The logs show both TC and RoboCopy are using the shell file copy API, in fact. So, again, we aren't comparing how your setup responds to lots of different programs vs Opus; we're comparing how your setup responds to the shell CopyFileEx API vs Opus. There are only two methods of copying files in play here.
That said, having logs of both TC and RoboCopy calling the same API was still useful as they show there is still quite a large difference between the two runs, despite them using the same very-high-level API to copy the file. (More on this below.)
That shows the speed varies a lot, even when doing things in an identical way. The margins of error here are large, into 10+ seconds.
Your tests were done in this order: Opus, RoboCopy, TC. That put Opus at a potential disadvantage because, after it had copied the file, the file data may have been cached in RAM, causing the read side to be much faster in subsequent tests. That is backed up by your disk usage graphs during the copy:
The disk usage graphs include all processes so we don't know how much is due to each program, but they give us a maximum usage.
Local disk activity while Opus was copying was about 80MB/s:
Local disk activity while RoboCopy was copying was virtually nothing:
(Note the scale change between screenshots: 100 MB/s vs 1MB /s.)

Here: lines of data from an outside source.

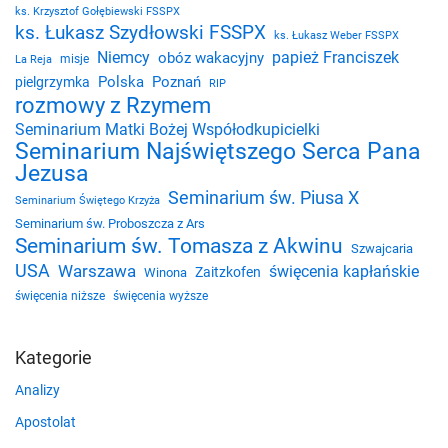
ks. Krzysztof Gołębiewski FSSPX
ks. Łukasz Szydłowski FSSPX
ks. Łukasz Weber FSSPX
Niemcy
papież Franciszek
obóz wakacyjny
misje
La Reja
Polska
Poznań
pielgrzymka
RIP
rozmowy z Rzymem
Seminarium Matki Bożej Współodkupicielki
Seminarium Najświętszego Serca Pana
Jezusa
Seminarium św. Piusa X
Seminarium Świętego Krzyża
Seminarium św. Proboszcza z Ars
Seminarium św. Tomasza z Akwinu
Szwajcaria
USA
Warszawa
święcenia kapłańskie
Zaitzkofen
Winona
święcenia niższe
święcenia wyższe
Kategorie
Analizy
Apostolat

Local disk activity while TC was copying was also virtually nothing:
As I've said many times, in many threads about copy speed, the order of the test can matter a lot, and tests should be repeated multiple times to account for potential caching. (Or you'd need to do a full power-down and reboot between tests, to wipe out the software and hardware caches.)
I doubt this accounts for all of the difference in this case, but it may account for some of it. (It's also possible it's fairly irrelevant as time spent waiting on the network massively dwarfs the time spend waiting on the local disk. But any proper test should avoid it as a potential unfairness.)
Based purely on the ProcMon logs (an apples-to-apples comparison), and ignoring what each program reports as the copy speed/time (which is apples-to-oranges), we can compare the three tests like this:
File size was 7,948,206,080 bytes = 7580 MB
||Custom, Sync I/O
||CopyFileEx, Async I/O
||CopyFileEx, Async I/O
Using a 1 MB = 1024 KB buffer size in Opus may be worth a try, so things are even there.
There's a 6 second difference between the RoboCopy and TC tests, despite both using the same high-level API to copy the data. That's over a quarter of the difference between Opus and RoboCopy, and shows we have quite a large margin of error. On top of the caching issue mentioned above, it backs up what I've been saying about needing to do multiple tests. I doubt that this and/or the caching issue account for the whole difference; I just suspect things may be closer than they look.
Each subsequent test is faster than the previous one, which may partially be due to caching (as discussed already). Some of that may also be down to random factors (which is why multiple tests are important).
The TWT column is interesting, and may be the key to what's happening. This is what I've called "typical write time", and is (very roughly, and from a very quick look) about how long each WriteFile call takes.
With the test setup, Opus pushed 512 KB of data each time it called WriteFile, and that took about 0.06 seconds each time. But the other programs, using CopyFileEx, were pushing twice as much data for only about 0.01 seconds of extra time. That is probably very significant.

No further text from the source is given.